Fin 2018, la région, présidée par Renaud Muselier (LR), avait lancé cette expérimentation, avec le groupe informatique américain Cisco, pour équiper le lycée Ampère de Marseille et Les Eucalyptus de Nice de "dispositifs de contrôle d'accès virtuel". Ces caméras sont supposées reconnaître les lycéens pour leur autoriser l'accès, et pouvoir suivre la trajectoire des personnes.

Un projet attentatoire aux libertés individuelles, selon les associations de défense des droits, qui avaient saisi la justice. En octobre 2019, la Commission nationale informatique et libertés (CNIL) avait déjà indiqué s'opposer à cette expérimentation, l'estimant "disproportionnée".

Dans leur décision rendue mercredi, les juges du tribunal administratif de Marseille "considèrent que de tels traitements biométriques sont disproportionnés par rapport aux finalités poursuivies (...) Il s'agit d'une bonne nouvelle pour la protection de nos libertés fondamentales", a commenté Me Fitzjean O Cobhthaigh.

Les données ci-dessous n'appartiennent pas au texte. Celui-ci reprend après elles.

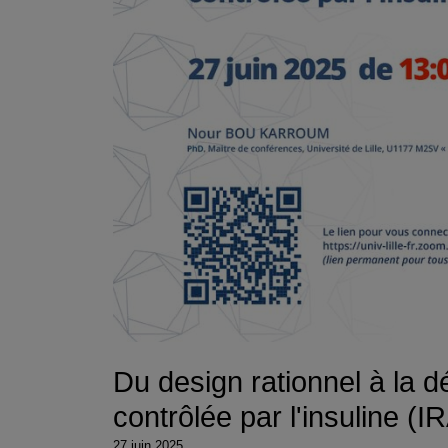
Du design rationnel à la d
contrôlée par l'insuline 
27 juin 2025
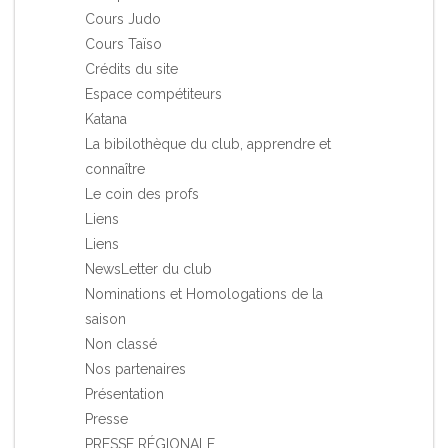
Cours Judo
Cours Taïso
Crédits du site
Espace compétiteurs
Katana
La bibilothèque du club, apprendre et
connaître
Le coin des profs
Liens
Liens
NewsLetter du club
Nominations et Homologations de la
saison
Non classé
Nos partenaires
Présentation
Presse
PRESSE RÉGIONALE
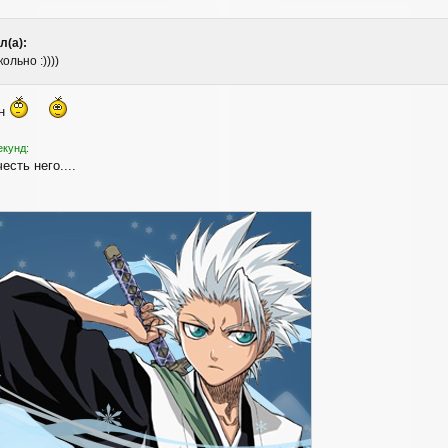
л(а):
ольно :))))
ин
екунд:
есть него....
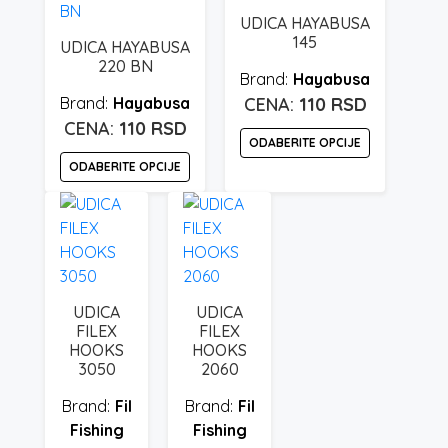
90 rsd
varijanti.
ima
UDICA HAYABUSA
Opcije
više
145
UDICA HAYABUSA
mogu
varijanti.
220 BN
biti
Hayabusa
Opcije
izabrane
Hayabusa
110
RSD
mogu
na
110
RSD
biti
ODABERITE OPCIJE
stranici
izabrane
ODABERITE OPCIJE
proizvoda.
na
Ovaj
stranici
Ovaj
proizvod
proizvoda.
proizvod
ima
ima
više
više
varijanti.
varijanti.
Opcije
UDICA
UDICA
Opcije
mogu
FILEX
FILEX
mogu
biti
HOOKS
HOOKS
3050
2060
biti
izabrane
izabrane
na
Fil
Fil
na
stranici
Fishing
Fishing
stranici
proizvoda.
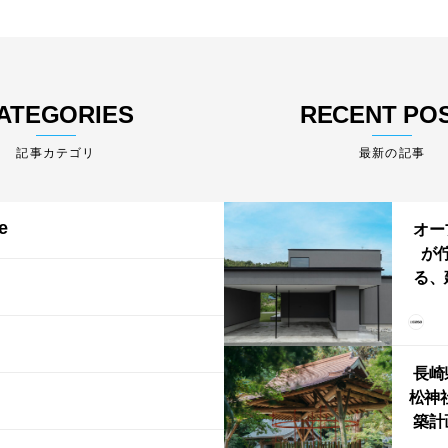
ATEGORIES
RECENT PO
最新の記事
e
オー
が
る、
けた
まい
か
長崎
松神
築計
ス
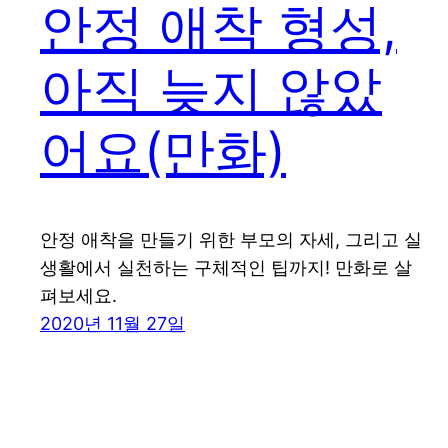
안정 애착 형성,
아직 늦지 않았
어요(만화)
안정 애착을 만들기 위한 부모의 자세, 그리고 실
생활에서 실천하는 구체적인 팁까지! 만화로 살
펴보세요.
2020년 11월 27일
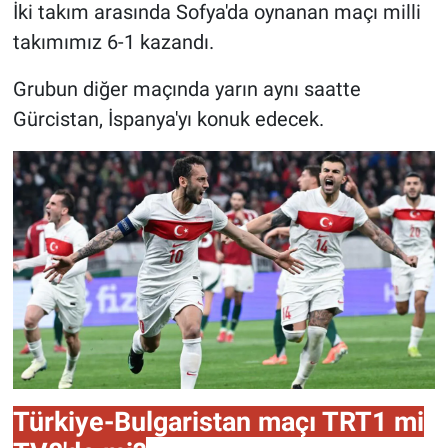
İki takım arasında Sofya'da oynanan maçı milli
takımımız 6-1 kazandı.
Grubun diğer maçında yarın aynı saatte
Gürcistan, İspanya'yı konuk edecek.
Türkiye-Bulgaristan maçı TRT1 mi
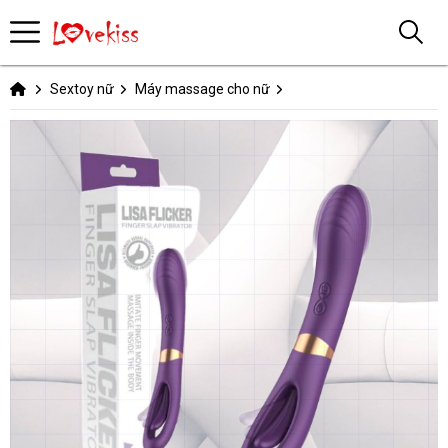
Sextoy nữ
Máy massage cho nữ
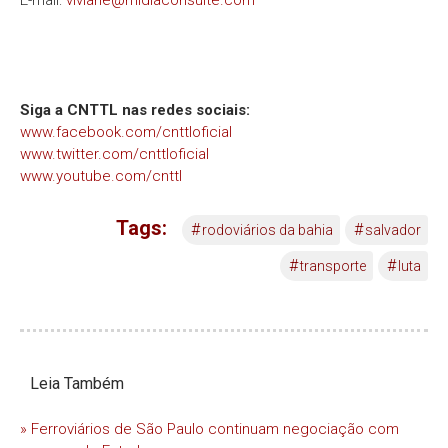
Siga a CNTTL nas redes sociais:
www.facebook.com/cnttloficial
www.twitter.com/cnttloficial
www.youtube.com/cnttl
Tags:
#
#
rodoviários da bahia
salvador
#
#
transporte
luta
Leia Também
» Ferroviários de São Paulo continuam negociação com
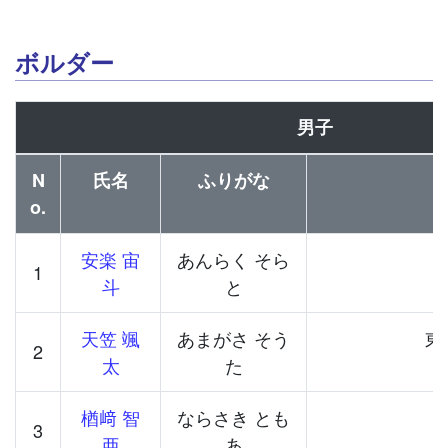
ボルダー
男子
N
氏名
ふりがな
o.
安楽 宙
あんらく そら
1
斗
と
天笠 颯
あまがさ そう
東
2
太
た
楢﨑 智
ならさき とも
3
亜
あ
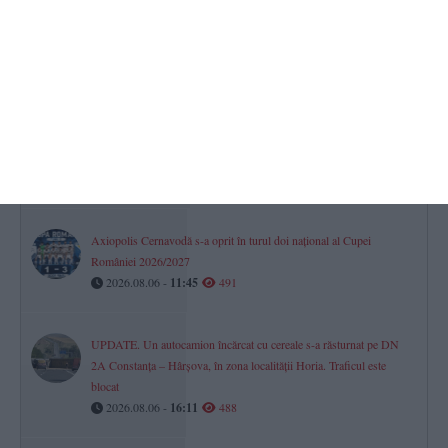
Turneul Memorial „Doru Ghimeș“ 2026 s-a disputat la Mamaia.
„Vei rămâne mereu parte din echipa noastră!“ (GALERIE FOTO)
2026.08.06 -
17:00
501
Farul Constanța întâlnește ultima clasată
Gheorghe Popescu - „Vom avea meci greu. Csikszereda va veni
să-și vândă foarte scump pielea“
2026.08.06 -
17:00
498
Axiopolis Cernavodă s-a oprit în turul doi național al Cupei
României 2026/2027
2026.08.06 -
11:45
491
UPDATE. Un autocamion încărcat cu cereale s-a răsturnat pe DN
2A Constanța – Hârșova, în zona localității Horia. Traficul este
blocat
2026.08.06 -
16:11
488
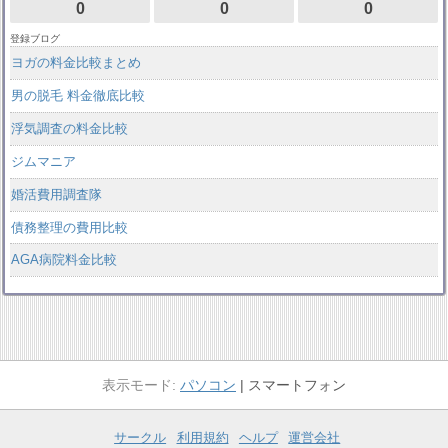
0
0
0
登録ブログ
ヨガの料金比較まとめ
男の脱毛 料金徹底比較
浮気調査の料金比較
ジムマニア
婚活費用調査隊
債務整理の費用比較
AGA病院料金比較
パソコン
スマートフォン
サークル
利用規約
ヘルプ
運営会社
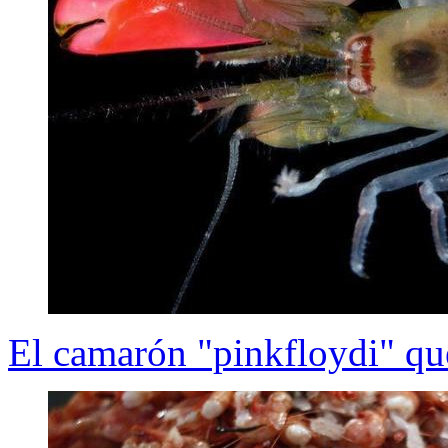
El camarón "pinkfloydi" qu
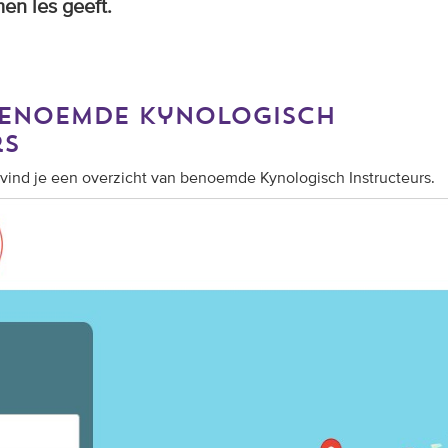
en les geeft.
benoemde kynologisch
rs
vind je een overzicht van benoemde Kynologisch Instructeurs.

Le tribunal a considéré en particulier que la région n'avait pas montré "l'intérêt public" de son dispositif, qui ne fait que remplacer le contrôle classique par badge. D'autre part, les élèves se trouvent "dans une relation d'autorité" vis-à-vis du lycée et ne peuvent donc donner "de manière libre et éclairée" leur consentement à la collecte de leurs données personnelles, selon le jugement.

La Ligue des droits de l'Homme, la CGT ainsi que les parents d'élèves de la FCPE avaient également attaqué cette expérimentation. Le jugement "montre qu'on ne peut pas faire n'importe quoi et que la mobilisation citoyenne parvient à faire reculer certains délires sécuritaires", s'est réjouie Céline Vaillant, secrétaire générale de la FCPE dans les Alpes-Maritimes.

"Le meilleur gage de sécurité est de développer l'accompagnement des élèves tout au long de l'année pour permettre que les jeunes se sentent faire partie de l'école, et pas des contrôles à l'entrée et qu'ils rentrent comme dans un pénitencier".